AMOFSG/7-SN No. 23
12/8/08
AERODROME METEOROLOGICAL OBSERVATION AND FORECAST
STUDY GROUP (AMOFSG)
SEVENTH MEETING
Montréal, 9 to 12 September 2008
Agenda Item 5: Aerodrome observations
ALTIMETER SETTING REPORTS AND QUALITY ASSURANCE
(Presented by Bill Maynard)
SUMMARY
This paper reviews the Canadian experience with the identification of, and
response to, the occurrence of altimeter setting errors in METAR / SPECI.
These errors have been reduced from a maximum frequency of occurrence of
nearly 70 such errors a month to 15 to 20 in recent months. The most common
factors that contributed to the errors and the corrective actions that were taken
are reviewed. It is concluded that quality assurance measures are effective in
mitigating this situation.
1.
INTRODUCTION
1.1
The Aerodrome Meteorological Observing and Forecasting Study Group (AMOFSG)
was established by the International Civil Aviation Organization (ICAO) Air Navigation Commission
(ANC) in order to assist the Secretary from the meteorological section of the Air Navigation Bureau for
the purpose of re-validating existing practices in Annex 3 for observations and to identify improvements
in existing observation and forecasting standards and recommended practices.
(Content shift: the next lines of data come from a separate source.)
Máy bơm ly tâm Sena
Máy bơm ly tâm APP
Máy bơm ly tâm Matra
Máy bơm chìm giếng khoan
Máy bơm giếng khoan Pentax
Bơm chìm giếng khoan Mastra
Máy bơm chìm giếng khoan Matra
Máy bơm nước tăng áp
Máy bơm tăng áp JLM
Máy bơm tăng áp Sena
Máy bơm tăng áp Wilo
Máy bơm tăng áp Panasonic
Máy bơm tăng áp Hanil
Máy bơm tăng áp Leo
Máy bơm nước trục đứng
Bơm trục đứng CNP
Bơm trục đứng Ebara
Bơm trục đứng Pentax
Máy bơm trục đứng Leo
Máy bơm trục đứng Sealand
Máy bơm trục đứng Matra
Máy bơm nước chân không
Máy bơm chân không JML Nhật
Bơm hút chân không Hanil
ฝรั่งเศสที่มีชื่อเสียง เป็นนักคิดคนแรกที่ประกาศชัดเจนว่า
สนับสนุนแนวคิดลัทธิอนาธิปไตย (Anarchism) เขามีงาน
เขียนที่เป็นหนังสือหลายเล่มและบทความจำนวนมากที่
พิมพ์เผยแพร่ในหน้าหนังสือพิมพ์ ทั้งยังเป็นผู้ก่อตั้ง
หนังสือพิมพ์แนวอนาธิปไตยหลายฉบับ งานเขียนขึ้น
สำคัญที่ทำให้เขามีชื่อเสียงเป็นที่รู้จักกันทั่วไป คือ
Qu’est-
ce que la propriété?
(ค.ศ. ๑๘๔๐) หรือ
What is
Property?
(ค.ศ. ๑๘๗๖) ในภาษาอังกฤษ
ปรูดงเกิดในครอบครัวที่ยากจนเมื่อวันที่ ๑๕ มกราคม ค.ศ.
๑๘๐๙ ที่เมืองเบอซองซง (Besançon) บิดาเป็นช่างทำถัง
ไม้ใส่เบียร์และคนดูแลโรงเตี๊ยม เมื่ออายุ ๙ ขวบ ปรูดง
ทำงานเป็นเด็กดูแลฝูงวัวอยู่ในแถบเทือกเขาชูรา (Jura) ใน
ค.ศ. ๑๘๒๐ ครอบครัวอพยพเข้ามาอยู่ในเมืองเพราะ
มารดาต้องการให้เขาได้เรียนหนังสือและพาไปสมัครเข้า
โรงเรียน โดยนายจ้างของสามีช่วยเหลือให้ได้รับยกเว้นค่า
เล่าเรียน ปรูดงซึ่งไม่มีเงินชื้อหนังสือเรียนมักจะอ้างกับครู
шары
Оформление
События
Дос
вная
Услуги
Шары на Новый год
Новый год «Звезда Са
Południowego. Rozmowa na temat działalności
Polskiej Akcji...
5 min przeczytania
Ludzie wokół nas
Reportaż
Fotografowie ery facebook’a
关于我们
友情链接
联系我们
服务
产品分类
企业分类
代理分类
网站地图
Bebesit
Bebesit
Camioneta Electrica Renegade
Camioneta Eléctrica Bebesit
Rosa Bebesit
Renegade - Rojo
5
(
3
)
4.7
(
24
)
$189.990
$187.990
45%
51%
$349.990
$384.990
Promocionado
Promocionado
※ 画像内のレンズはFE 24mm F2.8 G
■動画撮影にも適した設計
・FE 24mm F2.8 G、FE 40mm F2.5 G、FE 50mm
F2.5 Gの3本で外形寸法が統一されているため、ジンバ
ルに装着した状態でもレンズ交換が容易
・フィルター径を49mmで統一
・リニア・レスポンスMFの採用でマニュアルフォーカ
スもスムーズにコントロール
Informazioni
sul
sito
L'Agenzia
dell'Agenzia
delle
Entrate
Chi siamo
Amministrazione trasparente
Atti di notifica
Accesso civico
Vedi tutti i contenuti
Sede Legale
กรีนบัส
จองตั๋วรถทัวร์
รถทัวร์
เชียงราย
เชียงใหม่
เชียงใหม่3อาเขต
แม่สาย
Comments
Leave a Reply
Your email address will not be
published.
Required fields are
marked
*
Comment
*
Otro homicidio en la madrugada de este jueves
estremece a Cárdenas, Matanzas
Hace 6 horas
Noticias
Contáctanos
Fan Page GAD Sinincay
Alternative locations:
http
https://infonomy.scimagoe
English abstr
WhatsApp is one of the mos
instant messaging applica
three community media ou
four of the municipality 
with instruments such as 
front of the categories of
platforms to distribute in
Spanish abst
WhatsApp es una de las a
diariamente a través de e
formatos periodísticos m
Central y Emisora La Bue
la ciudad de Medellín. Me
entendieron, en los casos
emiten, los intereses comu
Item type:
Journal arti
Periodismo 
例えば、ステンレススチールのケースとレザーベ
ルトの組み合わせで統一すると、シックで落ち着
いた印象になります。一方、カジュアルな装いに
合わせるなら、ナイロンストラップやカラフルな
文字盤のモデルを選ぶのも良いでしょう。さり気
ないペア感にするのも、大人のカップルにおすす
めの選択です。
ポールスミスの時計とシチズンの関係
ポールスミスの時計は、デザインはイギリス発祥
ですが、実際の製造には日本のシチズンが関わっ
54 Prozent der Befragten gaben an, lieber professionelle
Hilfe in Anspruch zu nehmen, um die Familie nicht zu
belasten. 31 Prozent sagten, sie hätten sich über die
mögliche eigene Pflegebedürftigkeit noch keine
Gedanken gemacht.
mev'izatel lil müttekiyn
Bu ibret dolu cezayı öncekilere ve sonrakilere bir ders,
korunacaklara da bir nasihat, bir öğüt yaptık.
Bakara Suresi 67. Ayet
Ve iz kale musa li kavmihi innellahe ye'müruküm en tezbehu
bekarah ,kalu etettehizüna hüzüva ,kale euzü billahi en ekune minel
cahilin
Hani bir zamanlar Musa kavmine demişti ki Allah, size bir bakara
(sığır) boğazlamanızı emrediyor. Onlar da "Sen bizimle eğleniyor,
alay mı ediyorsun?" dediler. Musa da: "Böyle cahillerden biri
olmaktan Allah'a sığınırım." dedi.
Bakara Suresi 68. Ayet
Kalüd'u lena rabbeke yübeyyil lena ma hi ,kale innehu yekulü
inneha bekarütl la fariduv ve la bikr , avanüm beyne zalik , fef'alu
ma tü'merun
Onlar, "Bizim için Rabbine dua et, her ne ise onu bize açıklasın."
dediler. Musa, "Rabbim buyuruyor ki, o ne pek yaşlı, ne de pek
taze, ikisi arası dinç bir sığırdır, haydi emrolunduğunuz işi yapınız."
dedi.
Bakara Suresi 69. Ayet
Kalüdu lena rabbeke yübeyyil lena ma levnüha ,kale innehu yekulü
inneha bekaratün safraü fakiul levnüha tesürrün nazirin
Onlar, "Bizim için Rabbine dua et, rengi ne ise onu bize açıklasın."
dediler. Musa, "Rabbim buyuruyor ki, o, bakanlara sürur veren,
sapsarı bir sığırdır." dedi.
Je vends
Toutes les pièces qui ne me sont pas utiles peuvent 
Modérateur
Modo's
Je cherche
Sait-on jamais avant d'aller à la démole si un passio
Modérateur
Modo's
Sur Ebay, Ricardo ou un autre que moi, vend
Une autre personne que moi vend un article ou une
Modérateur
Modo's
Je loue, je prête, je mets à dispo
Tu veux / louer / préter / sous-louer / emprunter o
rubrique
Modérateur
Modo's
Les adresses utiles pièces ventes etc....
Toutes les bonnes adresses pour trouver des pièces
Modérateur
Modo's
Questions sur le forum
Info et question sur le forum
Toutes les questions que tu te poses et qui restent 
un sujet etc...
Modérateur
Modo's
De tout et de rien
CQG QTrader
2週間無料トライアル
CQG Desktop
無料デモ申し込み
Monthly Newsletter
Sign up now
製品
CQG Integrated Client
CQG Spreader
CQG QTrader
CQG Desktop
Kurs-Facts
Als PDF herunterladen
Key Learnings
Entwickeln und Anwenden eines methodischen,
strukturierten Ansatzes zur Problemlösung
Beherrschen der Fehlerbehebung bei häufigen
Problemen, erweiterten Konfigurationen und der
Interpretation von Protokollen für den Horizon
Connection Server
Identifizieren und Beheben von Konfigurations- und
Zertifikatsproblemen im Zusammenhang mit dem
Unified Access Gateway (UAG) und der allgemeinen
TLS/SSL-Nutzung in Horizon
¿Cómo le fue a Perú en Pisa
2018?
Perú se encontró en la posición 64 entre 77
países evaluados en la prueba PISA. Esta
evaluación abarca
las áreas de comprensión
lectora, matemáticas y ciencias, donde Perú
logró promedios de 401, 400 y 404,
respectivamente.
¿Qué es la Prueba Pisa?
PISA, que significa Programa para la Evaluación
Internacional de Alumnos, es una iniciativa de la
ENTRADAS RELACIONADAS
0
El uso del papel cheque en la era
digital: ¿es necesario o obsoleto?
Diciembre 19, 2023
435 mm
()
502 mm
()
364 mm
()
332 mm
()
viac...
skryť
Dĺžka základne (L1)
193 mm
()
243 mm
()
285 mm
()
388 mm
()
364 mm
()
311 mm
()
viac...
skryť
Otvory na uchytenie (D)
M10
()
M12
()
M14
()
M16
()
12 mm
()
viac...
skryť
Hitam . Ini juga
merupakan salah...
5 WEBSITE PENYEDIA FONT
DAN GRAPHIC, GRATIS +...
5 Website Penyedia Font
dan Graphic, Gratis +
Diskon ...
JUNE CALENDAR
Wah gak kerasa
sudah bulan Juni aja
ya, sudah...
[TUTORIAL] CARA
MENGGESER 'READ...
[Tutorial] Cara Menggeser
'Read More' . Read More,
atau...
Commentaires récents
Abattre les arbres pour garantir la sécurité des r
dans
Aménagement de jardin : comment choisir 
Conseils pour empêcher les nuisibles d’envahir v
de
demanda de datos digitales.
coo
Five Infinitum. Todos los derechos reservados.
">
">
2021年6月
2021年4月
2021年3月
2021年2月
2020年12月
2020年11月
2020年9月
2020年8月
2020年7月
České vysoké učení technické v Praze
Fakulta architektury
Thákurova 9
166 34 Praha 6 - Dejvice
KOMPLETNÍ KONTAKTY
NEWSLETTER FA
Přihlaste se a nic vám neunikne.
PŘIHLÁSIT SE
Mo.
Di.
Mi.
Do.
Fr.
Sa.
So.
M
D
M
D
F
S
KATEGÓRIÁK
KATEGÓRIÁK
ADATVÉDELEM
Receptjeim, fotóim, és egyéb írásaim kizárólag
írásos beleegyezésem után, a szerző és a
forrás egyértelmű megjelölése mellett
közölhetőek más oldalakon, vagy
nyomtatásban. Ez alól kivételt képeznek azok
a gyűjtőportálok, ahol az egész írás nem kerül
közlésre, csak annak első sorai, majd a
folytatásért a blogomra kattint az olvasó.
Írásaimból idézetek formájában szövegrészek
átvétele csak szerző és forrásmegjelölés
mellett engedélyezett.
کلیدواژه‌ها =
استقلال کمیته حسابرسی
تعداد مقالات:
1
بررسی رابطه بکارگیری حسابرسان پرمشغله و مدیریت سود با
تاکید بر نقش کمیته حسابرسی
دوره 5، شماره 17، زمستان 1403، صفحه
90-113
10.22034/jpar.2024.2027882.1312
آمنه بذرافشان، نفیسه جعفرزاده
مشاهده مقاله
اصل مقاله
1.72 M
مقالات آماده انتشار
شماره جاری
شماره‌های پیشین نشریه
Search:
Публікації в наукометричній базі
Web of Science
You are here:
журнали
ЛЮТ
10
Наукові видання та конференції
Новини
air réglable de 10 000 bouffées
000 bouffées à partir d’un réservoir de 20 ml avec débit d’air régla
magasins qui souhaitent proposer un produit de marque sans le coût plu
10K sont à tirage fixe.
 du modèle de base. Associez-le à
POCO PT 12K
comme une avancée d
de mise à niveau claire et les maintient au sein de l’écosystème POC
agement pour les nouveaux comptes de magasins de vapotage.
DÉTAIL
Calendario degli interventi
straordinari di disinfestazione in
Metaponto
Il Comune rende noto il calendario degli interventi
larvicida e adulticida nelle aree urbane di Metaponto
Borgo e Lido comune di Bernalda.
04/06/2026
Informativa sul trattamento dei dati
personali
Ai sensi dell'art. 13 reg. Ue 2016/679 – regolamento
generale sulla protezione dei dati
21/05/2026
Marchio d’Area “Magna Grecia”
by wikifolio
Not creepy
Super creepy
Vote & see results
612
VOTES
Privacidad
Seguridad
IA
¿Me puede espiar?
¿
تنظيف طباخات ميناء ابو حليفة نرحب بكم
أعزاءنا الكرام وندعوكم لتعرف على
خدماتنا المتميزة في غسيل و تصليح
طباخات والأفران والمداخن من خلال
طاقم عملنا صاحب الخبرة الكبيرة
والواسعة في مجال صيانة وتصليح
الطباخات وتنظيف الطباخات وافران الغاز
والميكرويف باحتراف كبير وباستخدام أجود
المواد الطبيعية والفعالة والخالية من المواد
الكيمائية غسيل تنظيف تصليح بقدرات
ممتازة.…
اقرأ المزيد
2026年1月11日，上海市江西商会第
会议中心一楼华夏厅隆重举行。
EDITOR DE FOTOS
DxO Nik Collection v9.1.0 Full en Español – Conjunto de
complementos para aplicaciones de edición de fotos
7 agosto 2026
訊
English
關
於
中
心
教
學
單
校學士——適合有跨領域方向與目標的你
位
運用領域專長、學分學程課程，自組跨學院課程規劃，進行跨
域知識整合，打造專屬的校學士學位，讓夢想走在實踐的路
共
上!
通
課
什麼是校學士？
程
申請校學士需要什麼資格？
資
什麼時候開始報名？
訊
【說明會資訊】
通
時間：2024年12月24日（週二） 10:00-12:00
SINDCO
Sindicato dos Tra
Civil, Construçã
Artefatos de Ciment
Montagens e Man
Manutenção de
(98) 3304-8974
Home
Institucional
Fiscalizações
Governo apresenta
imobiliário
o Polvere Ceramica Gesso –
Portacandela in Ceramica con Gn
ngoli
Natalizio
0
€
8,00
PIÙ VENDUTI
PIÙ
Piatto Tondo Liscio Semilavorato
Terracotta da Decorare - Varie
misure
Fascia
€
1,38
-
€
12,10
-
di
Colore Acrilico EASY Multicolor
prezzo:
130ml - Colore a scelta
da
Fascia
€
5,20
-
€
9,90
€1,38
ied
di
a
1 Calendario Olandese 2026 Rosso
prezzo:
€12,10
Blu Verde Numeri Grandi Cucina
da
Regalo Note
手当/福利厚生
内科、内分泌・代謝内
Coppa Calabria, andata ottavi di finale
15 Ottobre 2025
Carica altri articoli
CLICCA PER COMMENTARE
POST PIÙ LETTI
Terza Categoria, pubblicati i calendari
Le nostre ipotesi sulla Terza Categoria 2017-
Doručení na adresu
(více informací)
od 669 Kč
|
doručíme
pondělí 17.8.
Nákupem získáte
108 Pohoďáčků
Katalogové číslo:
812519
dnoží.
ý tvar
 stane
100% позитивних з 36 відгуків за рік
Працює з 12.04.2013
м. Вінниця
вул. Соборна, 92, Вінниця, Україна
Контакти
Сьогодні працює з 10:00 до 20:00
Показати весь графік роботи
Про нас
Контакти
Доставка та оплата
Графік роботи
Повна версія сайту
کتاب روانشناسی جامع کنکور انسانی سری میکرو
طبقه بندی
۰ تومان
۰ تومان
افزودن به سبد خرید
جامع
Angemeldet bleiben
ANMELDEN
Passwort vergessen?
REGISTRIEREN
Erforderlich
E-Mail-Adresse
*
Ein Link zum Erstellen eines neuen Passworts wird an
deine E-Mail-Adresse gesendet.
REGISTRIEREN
This Study Group is the
successor to the Aerodrome Meteorological Observing Systems Study Group (AMOSSG) and has carried
forward its work program with the addition of an explicitly wider scope to include forecasting topics.
1.2
The availability of an accurate aircraft altimeter setting is a safety critical issue in the
conduct of instrument procedures and is necessary for a pilot to conduct an instrument approach.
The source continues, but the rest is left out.